AIM OF THE EXERCISE:
Quote exactly and only this range of lines in the data below: the line that holds "Heavy on Hurricanes (136, 941)" to the line that holds "Heavy on Notre Dame (137, 1219)", both included.

DATA FOR THE TASK:
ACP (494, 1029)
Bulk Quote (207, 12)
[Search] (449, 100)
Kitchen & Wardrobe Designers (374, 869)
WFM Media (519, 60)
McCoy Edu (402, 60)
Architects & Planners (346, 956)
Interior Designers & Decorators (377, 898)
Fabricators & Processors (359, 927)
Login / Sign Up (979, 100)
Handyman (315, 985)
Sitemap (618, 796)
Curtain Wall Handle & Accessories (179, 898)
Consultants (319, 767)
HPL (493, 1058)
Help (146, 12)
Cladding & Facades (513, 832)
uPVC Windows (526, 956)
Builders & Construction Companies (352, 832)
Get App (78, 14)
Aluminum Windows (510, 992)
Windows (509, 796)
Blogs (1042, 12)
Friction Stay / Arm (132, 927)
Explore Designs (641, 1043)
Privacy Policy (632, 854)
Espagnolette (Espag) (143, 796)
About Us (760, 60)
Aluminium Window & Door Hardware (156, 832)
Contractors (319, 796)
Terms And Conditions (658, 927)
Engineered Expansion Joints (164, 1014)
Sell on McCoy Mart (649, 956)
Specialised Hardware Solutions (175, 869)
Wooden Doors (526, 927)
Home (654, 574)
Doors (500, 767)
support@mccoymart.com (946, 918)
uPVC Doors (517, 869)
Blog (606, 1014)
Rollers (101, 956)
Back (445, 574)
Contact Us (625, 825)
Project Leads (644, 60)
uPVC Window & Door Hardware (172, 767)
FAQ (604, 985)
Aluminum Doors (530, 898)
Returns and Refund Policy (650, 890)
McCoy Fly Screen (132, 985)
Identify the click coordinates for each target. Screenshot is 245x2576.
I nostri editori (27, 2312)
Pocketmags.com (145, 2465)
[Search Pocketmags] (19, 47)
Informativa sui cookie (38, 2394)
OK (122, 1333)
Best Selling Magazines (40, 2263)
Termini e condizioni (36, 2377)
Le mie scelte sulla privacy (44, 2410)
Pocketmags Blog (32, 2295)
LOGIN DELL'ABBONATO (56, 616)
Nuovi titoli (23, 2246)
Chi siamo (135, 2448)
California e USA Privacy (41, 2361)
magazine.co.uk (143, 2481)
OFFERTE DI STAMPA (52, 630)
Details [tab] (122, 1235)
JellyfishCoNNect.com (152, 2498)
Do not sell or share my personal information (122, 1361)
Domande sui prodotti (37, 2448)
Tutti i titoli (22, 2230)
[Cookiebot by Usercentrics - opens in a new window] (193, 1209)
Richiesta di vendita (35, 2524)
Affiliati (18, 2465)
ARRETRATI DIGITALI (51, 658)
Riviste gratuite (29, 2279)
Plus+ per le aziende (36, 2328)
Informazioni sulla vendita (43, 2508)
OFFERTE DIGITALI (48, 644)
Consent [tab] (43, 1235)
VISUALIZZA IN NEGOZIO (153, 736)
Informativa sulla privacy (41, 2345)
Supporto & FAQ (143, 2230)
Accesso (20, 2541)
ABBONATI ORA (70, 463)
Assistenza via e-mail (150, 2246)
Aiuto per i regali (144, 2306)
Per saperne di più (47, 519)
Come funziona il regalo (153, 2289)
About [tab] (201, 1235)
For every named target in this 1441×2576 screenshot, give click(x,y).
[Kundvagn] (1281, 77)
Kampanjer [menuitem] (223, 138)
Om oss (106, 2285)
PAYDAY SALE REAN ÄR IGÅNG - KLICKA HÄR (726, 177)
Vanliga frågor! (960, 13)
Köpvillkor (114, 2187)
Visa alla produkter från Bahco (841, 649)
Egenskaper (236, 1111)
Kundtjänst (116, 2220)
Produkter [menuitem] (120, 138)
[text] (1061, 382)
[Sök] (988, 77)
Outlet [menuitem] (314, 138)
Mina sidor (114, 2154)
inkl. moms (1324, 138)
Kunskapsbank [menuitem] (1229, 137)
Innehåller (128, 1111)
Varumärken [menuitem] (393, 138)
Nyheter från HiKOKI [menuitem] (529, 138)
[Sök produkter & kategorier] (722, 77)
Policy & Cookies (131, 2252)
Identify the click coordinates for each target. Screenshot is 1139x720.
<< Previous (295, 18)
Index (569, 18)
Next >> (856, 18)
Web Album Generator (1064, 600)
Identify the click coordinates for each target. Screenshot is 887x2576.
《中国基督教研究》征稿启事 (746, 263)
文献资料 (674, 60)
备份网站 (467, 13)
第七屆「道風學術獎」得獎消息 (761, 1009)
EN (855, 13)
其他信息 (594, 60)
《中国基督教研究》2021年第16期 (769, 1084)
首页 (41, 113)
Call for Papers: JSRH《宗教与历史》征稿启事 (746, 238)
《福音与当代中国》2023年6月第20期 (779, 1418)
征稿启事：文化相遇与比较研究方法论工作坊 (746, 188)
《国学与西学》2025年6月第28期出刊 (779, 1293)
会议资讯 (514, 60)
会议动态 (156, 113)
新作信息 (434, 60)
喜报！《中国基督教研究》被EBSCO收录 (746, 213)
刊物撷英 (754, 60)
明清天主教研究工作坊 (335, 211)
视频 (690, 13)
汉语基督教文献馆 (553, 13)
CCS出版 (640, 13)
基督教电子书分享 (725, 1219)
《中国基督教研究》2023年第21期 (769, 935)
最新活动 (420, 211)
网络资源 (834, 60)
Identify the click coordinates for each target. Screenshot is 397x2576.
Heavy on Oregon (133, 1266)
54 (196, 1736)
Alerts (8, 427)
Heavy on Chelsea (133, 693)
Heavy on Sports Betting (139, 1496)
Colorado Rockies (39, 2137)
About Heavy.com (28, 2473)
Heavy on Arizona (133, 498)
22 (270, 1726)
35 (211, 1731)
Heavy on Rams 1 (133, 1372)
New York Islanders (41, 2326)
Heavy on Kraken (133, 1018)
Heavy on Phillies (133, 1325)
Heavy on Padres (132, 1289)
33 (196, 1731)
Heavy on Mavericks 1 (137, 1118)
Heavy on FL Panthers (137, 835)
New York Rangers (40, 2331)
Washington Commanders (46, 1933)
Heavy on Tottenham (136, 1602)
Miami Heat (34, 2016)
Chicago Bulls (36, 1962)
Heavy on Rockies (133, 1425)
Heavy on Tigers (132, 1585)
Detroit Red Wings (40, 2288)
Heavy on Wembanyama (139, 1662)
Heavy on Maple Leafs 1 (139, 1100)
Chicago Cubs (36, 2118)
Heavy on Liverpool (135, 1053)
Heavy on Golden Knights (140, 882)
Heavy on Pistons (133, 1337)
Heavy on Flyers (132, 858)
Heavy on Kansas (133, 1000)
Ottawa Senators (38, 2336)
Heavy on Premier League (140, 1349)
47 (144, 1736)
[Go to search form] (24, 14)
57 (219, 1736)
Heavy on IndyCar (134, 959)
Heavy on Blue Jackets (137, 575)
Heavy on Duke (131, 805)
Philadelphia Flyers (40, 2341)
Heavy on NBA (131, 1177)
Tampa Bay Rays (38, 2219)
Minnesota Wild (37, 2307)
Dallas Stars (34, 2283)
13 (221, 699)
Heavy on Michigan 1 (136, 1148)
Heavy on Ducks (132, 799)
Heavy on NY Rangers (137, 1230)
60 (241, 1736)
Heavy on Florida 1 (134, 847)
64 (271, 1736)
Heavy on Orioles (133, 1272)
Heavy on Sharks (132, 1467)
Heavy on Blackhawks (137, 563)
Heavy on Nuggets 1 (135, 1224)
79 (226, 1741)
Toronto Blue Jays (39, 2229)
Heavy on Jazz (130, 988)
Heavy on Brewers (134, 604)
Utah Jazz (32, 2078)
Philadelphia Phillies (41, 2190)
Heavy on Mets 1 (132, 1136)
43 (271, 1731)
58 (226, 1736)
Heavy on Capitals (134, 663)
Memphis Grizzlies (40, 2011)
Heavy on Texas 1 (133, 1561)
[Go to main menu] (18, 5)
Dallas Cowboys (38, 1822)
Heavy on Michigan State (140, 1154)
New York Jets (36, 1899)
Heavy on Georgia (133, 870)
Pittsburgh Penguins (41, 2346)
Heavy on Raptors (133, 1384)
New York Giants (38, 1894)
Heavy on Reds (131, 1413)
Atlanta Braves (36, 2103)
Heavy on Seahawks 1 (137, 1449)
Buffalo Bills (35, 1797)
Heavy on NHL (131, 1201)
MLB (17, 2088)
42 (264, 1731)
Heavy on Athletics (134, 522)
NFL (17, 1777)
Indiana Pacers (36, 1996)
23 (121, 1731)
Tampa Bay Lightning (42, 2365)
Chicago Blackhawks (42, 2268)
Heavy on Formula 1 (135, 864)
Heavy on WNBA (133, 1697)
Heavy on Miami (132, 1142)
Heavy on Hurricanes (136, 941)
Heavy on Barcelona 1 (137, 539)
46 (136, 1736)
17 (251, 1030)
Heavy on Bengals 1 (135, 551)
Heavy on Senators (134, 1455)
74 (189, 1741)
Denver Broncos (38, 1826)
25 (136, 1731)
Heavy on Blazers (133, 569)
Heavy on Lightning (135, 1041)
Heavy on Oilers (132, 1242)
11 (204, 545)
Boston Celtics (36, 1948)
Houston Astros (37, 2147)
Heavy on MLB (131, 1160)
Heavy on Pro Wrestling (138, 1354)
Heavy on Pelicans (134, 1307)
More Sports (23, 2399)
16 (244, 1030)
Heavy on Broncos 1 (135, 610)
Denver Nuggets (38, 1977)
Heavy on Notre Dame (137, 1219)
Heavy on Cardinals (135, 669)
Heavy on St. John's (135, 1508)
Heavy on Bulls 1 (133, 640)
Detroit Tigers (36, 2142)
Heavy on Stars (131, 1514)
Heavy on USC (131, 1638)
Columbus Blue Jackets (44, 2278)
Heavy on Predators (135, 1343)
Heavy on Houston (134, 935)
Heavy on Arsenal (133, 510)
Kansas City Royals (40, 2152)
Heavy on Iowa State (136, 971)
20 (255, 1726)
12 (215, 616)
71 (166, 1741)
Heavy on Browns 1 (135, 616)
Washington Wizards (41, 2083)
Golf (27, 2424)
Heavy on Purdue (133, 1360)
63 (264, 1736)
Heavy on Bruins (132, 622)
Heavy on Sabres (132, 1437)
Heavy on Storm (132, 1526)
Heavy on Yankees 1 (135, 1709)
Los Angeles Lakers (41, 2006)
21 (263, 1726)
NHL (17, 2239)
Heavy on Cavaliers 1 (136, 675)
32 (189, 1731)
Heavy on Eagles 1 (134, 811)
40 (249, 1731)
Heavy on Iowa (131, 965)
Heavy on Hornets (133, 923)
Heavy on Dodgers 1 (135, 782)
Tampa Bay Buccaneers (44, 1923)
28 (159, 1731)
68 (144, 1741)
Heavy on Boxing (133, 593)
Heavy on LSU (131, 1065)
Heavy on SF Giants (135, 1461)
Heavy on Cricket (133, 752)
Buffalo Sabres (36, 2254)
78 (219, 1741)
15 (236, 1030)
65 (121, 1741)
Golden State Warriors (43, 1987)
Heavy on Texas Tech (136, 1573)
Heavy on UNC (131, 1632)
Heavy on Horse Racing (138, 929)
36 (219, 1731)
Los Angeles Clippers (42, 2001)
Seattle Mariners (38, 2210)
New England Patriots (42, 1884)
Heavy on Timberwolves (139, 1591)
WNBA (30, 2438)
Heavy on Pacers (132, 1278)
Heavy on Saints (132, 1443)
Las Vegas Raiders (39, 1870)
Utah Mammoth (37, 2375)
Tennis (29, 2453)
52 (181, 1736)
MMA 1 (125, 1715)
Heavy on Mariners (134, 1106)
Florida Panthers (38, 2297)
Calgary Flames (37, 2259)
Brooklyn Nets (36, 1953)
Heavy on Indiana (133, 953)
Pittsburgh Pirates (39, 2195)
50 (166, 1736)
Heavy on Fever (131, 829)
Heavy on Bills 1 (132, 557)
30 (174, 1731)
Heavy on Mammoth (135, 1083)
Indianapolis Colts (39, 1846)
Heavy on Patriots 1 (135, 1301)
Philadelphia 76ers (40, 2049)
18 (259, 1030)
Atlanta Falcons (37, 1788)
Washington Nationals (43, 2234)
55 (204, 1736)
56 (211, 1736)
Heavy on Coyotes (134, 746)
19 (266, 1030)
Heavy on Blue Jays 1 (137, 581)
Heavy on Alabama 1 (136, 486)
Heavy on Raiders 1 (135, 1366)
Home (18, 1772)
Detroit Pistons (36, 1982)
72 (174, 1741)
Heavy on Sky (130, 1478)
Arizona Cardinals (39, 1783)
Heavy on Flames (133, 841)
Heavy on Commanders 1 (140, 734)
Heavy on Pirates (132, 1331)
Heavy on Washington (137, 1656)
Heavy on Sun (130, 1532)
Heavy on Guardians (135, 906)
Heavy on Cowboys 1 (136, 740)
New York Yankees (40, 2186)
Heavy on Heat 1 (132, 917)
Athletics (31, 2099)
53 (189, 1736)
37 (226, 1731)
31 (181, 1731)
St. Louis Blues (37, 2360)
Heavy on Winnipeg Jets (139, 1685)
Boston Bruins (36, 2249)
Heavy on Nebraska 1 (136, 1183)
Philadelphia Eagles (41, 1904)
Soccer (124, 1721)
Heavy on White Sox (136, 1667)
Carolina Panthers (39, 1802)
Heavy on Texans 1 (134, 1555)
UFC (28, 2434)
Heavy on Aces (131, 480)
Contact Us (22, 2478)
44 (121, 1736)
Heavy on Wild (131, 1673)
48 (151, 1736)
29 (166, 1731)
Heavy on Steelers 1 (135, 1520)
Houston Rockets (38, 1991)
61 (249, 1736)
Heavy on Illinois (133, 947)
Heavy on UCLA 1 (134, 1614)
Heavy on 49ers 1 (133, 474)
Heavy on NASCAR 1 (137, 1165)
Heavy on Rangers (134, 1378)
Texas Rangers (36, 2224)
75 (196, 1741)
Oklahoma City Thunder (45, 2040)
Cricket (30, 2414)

TASK RESPONSE:
Heavy on Hurricanes (136, 941)
Heavy on Barcelona 1 (137, 539)
46 (136, 1736)
17 (251, 1030)
Heavy on Bengals 1 (135, 551)
Heavy on Senators (134, 1455)
74 (189, 1741)
Denver Broncos (38, 1826)
25 (136, 1731)
Heavy on Blazers (133, 569)
Heavy on Lightning (135, 1041)
Heavy on Oilers (132, 1242)
11 (204, 545)
Boston Celtics (36, 1948)
Houston Astros (37, 2147)
Heavy on MLB (131, 1160)
Heavy on Pro Wrestling (138, 1354)
Heavy on Pelicans (134, 1307)
More Sports (23, 2399)
16 (244, 1030)
Heavy on Broncos 1 (135, 610)
Denver Nuggets (38, 1977)
Heavy on Notre Dame (137, 1219)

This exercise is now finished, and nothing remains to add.